Manuel Criado de Val ha seguido participando en el Festival. Él ha sido el autor de todas las obras de teatro y ha estado siempre en las reuniones dando ese toque de cordura y de experiencia que a veces necesitábamos.
Desde el 92 hasta el Festival ha variado poco aunque tampoco han faltado las novedades. Se introdujo la animación con teatro de calle, se abrieron bodegas y bodegos particulares para que los visitantes pudieran disfrutar de uno de nuestros mayores tesoros, se implantó la cena nocturna para comensales ataviados con trajes medievales para fomentar que la gente aguantara con el traje puesto hasta última hora (y se consiguió que vinieran visitantes vestidos desde todos los puntos de España), se prolongó la fiesta con música hasta altas horas de la noche, se creó el mercado medieval en la Plaza de Doña Endrina,...
Sí, es cierto que en el torneo no había luchas directas entre caballeros y que cogían pocas anillas, pero también es cierto que había emoción hasta el final. Es cierto que el teatro no es lo mismo con aficionados que con profesionales, pero también es cierto que los aficionados han sido de la talla de Abigail Tomey o de Fele Martínez. Claro que se podía hacer mejor, pero no había presupuesto. Desde la Junta de Comunidades de Castilla-La Mancha a mi se me dijo que mientras participara la Diputación de Guadalajara ellos no aportarían ni un duro. Hoy en día la Junta de comunidades sí participa, ya es del mismo signo político que Ayuntamiento y Diputación. Ahora parece que sí hay dinero, pero parece que resulta más sencillo volver a hacer el Festival Medieval a golpe de talonario. Menos mal que conservamos nuestra participación vistiéndonos con los trajes medievales.

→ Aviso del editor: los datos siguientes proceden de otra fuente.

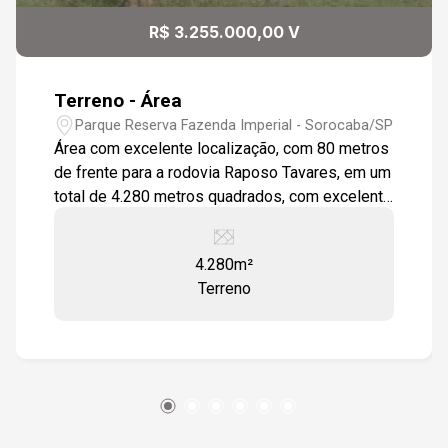
R$ 3.255.000,00 V
Terreno - Área
Parque Reserva Fazenda Imperial - Sorocaba/SP
Área com excelente localização, com 80 metros
de frente para a rodovia Raposo Tavares, em um
total de 4.280 metros quadrados, com excelente
topografia
4.280m²
Terreno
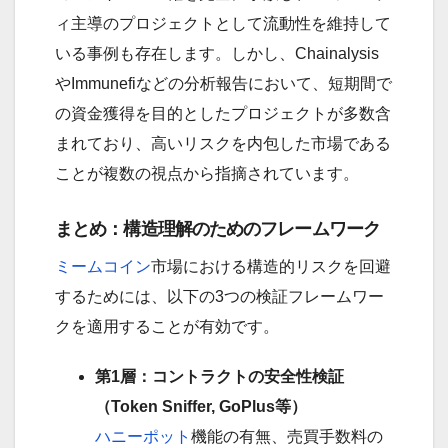
ィ主導のプロジェクトとして流動性を維持して
いる事例も存在します。しかし、Chainalysis
やImmunefiなどの分析報告において、短期間で
の資金獲得を目的としたプロジェクトが多数含
まれており、高いリスクを内包した市場である
ことが複数の視点から指摘されています。
まとめ：構造理解のためのフレームワーク
ミームコイン
市場における構造的リスクを回避
するためには、以下の3つの検証フレームワー
クを適用することが有効です。
第1層：コントラクトの安全性検証
（Token Sniffer, GoPlus等）
ハニーポット
機能の有無、売買手数料の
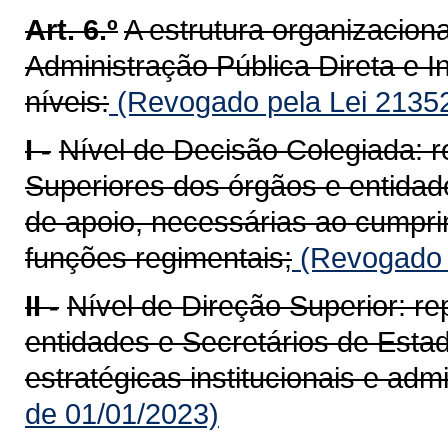
Art. 6.º
A estrutura organizacion
Administração Pública Direta e In
níveis:
(Revogado pela Lei 21352
I -
Nível de Decisão Colegiada: 
Superiores dos órgãos e entida
de apoio, necessárias ao cumpr
funções regimentais;
(Revogado p
II -
Nível de Direção Superior: re
entidades e Secretários de Est
estratégicas institucionais e admi
de 01/01/2023)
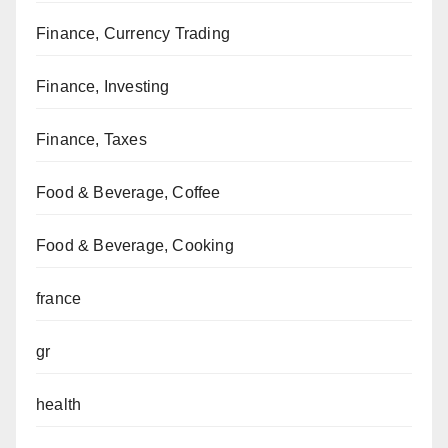
Finance, Currency Trading
Finance, Investing
Finance, Taxes
Food & Beverage, Coffee
Food & Beverage, Cooking
france
gr
health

En 2001 tendremos un torneo en el que unos especialistas repetirán lo que hicieron los años 1999 y 2000, resultará espectacular, sobre todo los números de fuego que como novedad este año se realizarán por la noche, pero año tras año nos aburriremos porque ya conocemos el final. El torneo con aficionados que había los últimos años era poco espectacular, aunque gustaba a los visitantes, y los que lo veíamos año estábamos un poco cansados aunque no sabíamos el desenlace final. No creo que sea mejor un tipo de torneo que otro, antes sencillamente no había dinero. Ahora que lo hay ¿por qué no se hacen los dos tipos de torneo como se hizo en 1999? La formula mixta suma las ventajas de ambos torneos, disuelve los inconvenientes y aumenta la participación. Porque no debemos olvidar que los jinetes participaban voluntariamente por conseguir unos premios, unos ganaban y otros se iban de vacío pero con las ganas de repetir al siguiente año, pero no les dejamos que para eso hay unos especialistas que lo hacen mejor.

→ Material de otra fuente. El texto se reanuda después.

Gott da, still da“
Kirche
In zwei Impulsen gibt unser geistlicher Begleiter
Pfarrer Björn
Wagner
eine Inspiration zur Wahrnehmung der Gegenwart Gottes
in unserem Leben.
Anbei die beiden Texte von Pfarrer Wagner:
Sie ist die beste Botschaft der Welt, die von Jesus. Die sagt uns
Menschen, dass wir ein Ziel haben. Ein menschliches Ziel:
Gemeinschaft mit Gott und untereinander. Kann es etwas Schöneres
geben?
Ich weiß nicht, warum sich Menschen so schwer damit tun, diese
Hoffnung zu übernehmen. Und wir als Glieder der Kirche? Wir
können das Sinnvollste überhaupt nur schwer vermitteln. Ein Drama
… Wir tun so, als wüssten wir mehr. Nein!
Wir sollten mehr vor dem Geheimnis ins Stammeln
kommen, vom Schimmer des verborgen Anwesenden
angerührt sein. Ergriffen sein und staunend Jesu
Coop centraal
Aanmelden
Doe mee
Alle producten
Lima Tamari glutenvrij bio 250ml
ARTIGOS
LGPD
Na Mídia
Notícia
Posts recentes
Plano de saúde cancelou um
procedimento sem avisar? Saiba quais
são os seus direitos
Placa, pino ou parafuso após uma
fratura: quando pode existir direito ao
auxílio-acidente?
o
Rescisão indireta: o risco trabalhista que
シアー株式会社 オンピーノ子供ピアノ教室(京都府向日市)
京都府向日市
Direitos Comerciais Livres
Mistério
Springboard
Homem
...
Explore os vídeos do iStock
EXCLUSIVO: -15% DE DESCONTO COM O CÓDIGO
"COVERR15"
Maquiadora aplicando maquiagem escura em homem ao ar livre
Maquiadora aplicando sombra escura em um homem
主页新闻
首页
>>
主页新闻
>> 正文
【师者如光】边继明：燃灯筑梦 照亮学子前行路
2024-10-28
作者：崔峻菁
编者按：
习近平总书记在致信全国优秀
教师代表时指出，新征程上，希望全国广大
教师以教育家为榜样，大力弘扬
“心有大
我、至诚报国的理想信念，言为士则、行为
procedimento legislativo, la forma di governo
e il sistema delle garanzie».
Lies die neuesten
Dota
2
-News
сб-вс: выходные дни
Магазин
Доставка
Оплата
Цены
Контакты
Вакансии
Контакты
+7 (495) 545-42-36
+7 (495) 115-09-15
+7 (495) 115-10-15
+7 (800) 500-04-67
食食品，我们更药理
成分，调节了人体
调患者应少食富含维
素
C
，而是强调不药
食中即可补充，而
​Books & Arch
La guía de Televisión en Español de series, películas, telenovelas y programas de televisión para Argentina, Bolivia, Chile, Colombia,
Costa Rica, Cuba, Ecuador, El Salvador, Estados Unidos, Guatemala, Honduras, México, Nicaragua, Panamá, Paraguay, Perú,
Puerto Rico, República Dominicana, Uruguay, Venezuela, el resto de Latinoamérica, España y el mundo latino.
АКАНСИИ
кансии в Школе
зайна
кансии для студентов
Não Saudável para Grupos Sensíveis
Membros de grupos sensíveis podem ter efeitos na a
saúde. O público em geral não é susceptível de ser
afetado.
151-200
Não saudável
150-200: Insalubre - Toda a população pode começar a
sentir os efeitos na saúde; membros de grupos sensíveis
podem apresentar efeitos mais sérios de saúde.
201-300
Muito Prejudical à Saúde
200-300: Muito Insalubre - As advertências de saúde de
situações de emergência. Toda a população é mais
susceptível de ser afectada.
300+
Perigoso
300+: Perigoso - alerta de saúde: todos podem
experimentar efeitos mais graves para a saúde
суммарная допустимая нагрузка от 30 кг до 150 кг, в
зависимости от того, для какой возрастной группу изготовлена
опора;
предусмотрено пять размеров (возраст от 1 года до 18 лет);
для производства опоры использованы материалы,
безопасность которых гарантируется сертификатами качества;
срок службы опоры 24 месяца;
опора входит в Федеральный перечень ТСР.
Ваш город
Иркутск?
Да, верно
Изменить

En 2001 tendremos una obra de teatro con actores profesionales. Aun así no es fácil encontrar a unos actores que se preparen una obra para representarla en un solo día, por eso hay que recurrir a aficionados que se les paga. La gran diferencia que ha encontrado la gente entre la última representación y las anteriores es el sonido directo y la ausencia de play back. Se está realizando la producción de una obra para una única representación, eso es carísimo. ¿Realmente merece la pena gastar la mitad del presupuesto del Festival en una obra de teatro para una sola representación? Lo ideal, a mi parecer, sería contar con una obra con buen sonido directo, buena iluminación y buenos decorados, y como todo esto cuesta bastante, se puede realizar como los últimos años con profesionalidad por actores aficionados, de esta manera no se pierde la participación desinteresada de las gentes del teatro de Guadalajara que por lo visto en los últimos años han dejado el listón muy alto. También la obra se podría representar dos días por casi el mismo precio e incluso más días por la provincia, se estrena en Hita y se representa en más sitios, de esta manera se aprovechan los gastos de producción. ¿Y quién nos dice que no vayan a a venir actores profesionales? Los hay que están dispuestos a participar sin cobrar un duro y seguro que a través de los amigos y de los amigos de los amigos incluso actores famosos participan en la obra con pequeños papeles.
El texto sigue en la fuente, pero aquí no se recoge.